The meaning of "machine accuracy"

Hello.
I am using the cuSOLVER eigen-decomposition function cusolverDnCheevjBatched, and I see the documentation says the default value for the tolerance is “machine accuracy”.

I am not sure exactly what that means, and since there is no function to read it but only a cusolverDnXsyevjSetTolerance to set it, I cannot know for sure.
Does anyone have an idea of what the machine accuracy is? I assume it’s probably 2^-24 for single precision.

Hi Spraesi,

may I ask why you use CheevjBatched and not cusolverDnXsyevBatched? What is your typical input matrix size?

It’s just because I am targeting CUDA 11.8 (October 2022) and above.
I call CheevjBatched to speed up computations in MATLAB R2024b, which supports CUDA 12.2 “natively”, and the input is a 351x351x24 tensor.

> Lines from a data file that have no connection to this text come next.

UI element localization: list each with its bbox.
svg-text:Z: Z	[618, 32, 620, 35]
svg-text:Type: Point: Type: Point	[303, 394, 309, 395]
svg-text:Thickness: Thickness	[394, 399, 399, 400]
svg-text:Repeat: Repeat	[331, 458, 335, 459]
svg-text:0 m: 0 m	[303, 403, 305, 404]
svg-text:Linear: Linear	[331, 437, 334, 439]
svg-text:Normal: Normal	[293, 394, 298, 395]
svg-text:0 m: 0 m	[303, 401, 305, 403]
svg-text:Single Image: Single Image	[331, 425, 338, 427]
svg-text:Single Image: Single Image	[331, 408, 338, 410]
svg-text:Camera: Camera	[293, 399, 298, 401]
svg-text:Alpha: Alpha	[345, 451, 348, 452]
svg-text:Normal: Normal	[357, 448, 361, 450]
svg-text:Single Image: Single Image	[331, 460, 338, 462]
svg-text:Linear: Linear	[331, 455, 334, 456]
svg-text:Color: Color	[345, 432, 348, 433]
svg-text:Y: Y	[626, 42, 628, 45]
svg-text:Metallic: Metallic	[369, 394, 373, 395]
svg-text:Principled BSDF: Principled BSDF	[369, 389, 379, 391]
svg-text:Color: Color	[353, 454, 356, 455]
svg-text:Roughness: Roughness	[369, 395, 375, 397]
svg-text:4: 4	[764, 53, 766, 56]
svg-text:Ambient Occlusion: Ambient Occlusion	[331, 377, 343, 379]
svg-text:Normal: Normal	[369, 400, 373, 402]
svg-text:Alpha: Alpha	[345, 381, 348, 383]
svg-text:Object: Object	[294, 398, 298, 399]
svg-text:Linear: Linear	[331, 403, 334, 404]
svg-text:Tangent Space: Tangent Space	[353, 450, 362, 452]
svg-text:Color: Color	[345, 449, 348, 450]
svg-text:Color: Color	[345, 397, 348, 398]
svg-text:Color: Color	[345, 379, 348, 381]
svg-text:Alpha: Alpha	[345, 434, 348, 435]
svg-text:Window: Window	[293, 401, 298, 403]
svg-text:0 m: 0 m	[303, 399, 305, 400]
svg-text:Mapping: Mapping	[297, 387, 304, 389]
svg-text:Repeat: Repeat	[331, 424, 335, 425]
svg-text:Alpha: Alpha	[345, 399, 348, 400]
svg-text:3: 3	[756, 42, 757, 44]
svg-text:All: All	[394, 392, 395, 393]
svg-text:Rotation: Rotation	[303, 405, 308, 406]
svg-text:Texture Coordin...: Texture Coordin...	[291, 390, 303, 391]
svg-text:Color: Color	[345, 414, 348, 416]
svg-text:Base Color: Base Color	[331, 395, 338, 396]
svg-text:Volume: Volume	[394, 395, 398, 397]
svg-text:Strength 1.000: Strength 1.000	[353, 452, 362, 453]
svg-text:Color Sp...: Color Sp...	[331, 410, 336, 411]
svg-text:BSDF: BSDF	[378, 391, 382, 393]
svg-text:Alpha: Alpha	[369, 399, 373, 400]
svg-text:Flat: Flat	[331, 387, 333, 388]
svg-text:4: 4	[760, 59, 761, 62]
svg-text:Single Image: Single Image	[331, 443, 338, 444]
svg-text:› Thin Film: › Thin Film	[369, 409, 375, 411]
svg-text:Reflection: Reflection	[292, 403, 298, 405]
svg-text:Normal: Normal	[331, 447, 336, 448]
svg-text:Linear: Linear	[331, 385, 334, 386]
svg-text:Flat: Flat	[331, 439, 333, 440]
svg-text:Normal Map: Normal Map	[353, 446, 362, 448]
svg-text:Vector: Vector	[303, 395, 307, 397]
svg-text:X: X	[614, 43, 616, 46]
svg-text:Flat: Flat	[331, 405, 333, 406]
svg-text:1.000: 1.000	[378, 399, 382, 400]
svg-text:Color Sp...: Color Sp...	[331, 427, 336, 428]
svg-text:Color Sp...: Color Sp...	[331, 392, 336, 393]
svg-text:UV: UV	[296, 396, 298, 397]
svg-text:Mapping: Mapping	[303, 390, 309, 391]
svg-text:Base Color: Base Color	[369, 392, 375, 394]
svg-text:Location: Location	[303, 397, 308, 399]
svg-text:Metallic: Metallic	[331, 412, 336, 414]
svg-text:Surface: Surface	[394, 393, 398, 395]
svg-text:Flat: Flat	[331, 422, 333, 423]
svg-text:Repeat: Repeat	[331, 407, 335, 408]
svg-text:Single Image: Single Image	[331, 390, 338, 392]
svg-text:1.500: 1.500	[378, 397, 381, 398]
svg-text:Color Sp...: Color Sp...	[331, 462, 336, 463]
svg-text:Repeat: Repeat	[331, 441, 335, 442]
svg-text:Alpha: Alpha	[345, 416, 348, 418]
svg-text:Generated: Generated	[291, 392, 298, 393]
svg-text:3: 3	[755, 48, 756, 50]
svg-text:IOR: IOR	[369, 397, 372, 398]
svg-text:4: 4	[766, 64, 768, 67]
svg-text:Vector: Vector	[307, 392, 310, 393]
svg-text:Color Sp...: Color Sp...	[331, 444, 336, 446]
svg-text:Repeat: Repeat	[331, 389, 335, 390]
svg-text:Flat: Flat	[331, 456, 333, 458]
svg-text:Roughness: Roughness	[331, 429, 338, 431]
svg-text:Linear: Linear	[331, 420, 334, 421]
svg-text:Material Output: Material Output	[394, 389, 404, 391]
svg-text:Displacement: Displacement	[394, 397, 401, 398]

Seems cusolverDnXsyevBatched was added quite recently with CUDA 12.6.2 (October 2024), but I am really curious if it is faster than CheevjBatched and to see if it does not have the issue mentioned in syevjBatched cannot be run asynchronously (because it seems I can at least pin the host-side workspace memory).
I just haven’t had time to check it out yet, and I’ll proably wait till a MATLAB release, where it is “natively” supported, so I do not have to compile statically with cuSOLVER (to avoid conflicting libraries) to use it.
Should I expect a speed-up using cusolverDnXsyevBatched over CheevjBatched?

In the documentation for syevj, it states

If the user sets an improper tolerance, syevj may not converge. For example, tolerance should not be smaller than machine accuracy.

And in the corresponding code example, it says in a comment “default value of tolerance is machine zero”.

So this implies the default tolerance value is some non-zero value, probably 2^-23 for floats.

The new API cusolverDnXsyevBatched does not support setting the tolerance, which is also a shame since increasing the tolerance greatly improved the speed without reducing the quality in my case.